### MATERIAL FOR THIS TASK:
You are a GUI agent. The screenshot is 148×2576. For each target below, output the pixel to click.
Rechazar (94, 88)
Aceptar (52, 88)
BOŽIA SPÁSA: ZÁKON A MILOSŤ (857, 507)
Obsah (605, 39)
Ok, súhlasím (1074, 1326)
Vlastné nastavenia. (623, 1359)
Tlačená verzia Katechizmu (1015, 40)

* * *

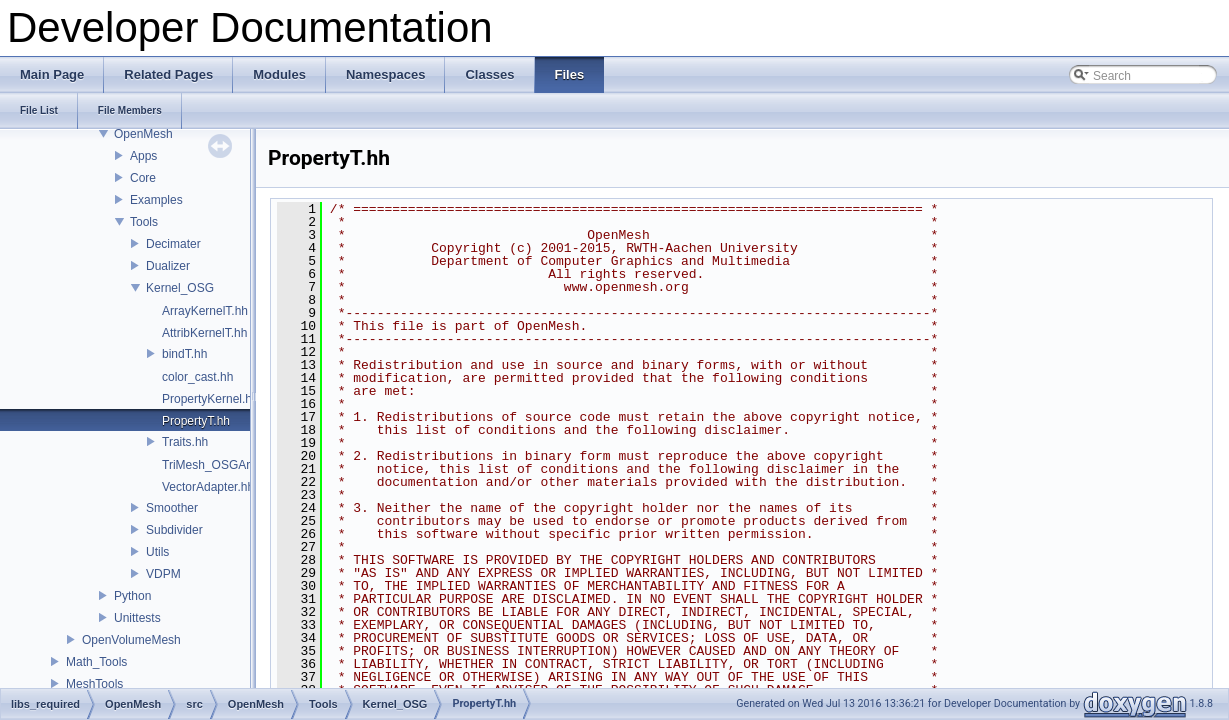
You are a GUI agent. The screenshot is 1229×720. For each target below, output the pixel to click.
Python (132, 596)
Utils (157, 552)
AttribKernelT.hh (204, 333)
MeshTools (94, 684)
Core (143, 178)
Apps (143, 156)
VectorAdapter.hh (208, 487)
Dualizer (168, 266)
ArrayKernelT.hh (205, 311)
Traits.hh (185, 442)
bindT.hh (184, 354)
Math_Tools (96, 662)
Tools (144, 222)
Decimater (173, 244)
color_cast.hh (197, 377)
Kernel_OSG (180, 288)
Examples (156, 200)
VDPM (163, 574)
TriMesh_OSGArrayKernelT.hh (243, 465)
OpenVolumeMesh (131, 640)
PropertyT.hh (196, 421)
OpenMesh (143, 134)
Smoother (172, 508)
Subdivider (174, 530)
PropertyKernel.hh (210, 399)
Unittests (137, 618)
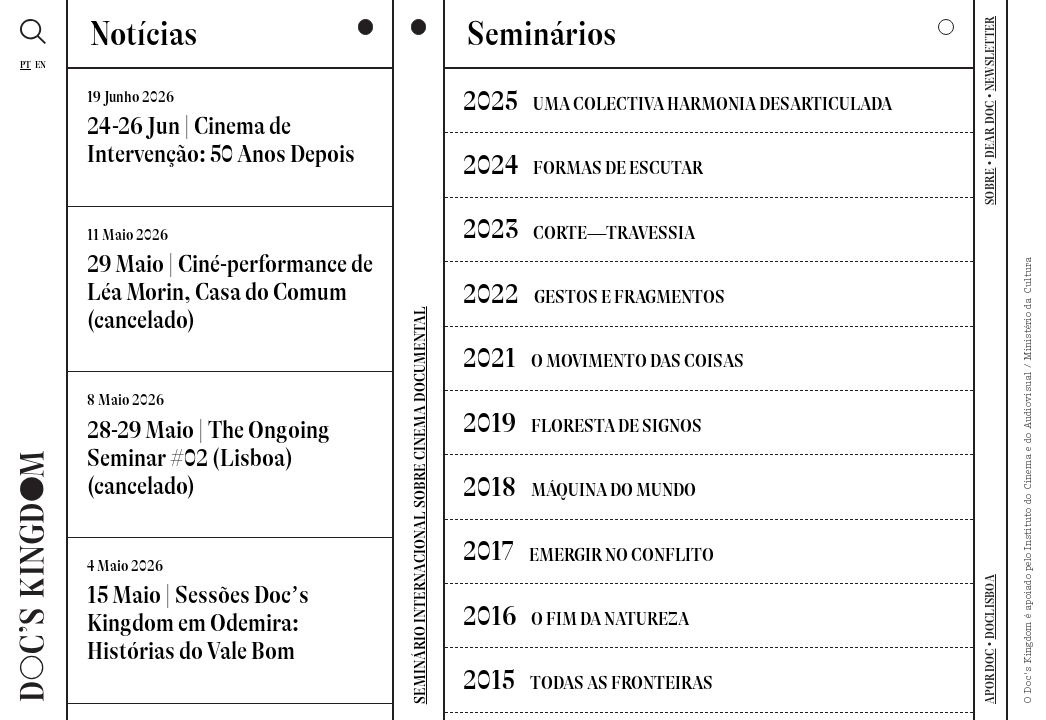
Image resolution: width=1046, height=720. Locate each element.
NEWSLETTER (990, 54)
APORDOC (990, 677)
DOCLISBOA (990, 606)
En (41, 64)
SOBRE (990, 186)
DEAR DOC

...

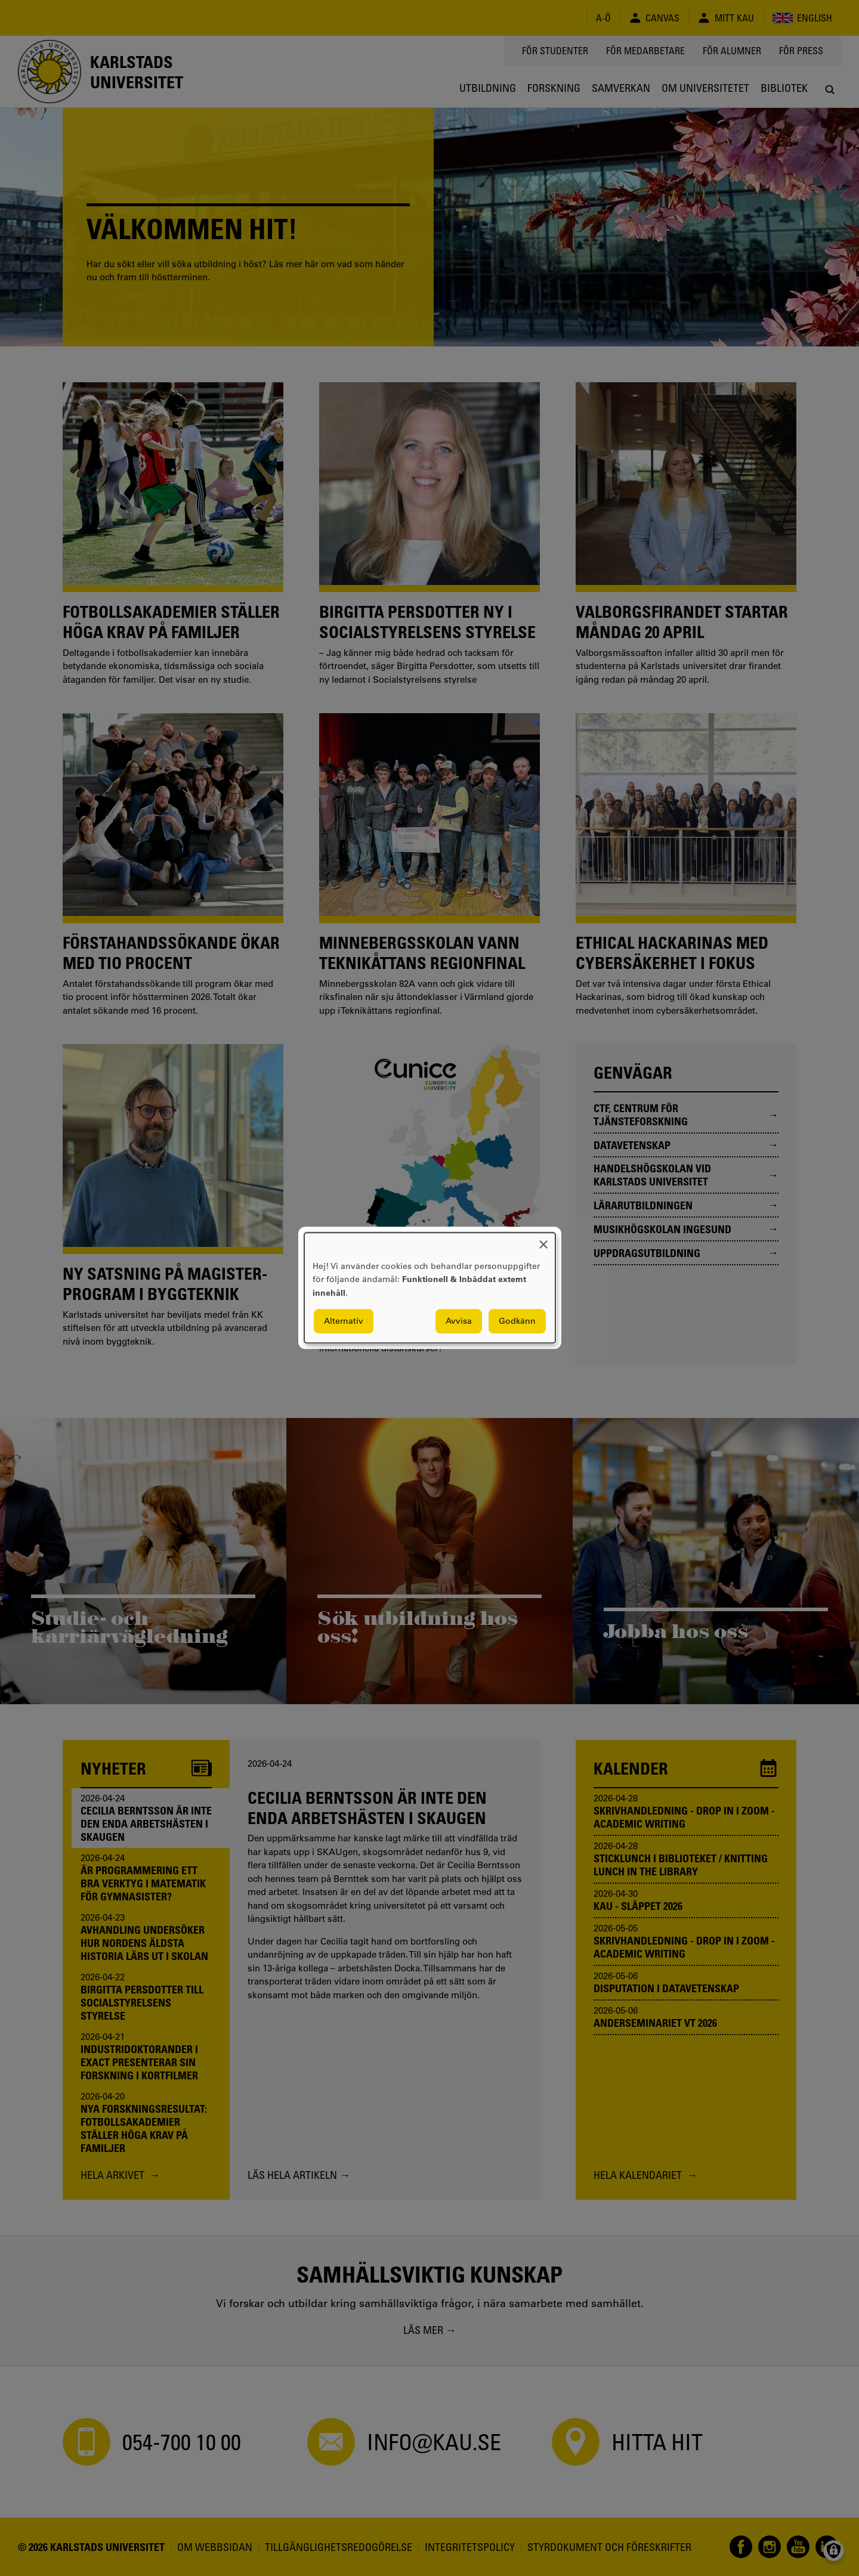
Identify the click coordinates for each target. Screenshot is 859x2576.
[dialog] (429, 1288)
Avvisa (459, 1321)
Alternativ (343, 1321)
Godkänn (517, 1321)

### HOW TO COMPLETE THIS TASK:
Which lines contain "target"? Copy each of them from the listing.

### TASK RESPONSE:
You are a GUI agent. The screenshot is 148×2576. For each target below, output the pixel to click.
You are a GUI agent. The screenshot is 1229×720. For each target below, output the pixel to click.
Identify the click coordinates for each target. Screenshot is 859x2576.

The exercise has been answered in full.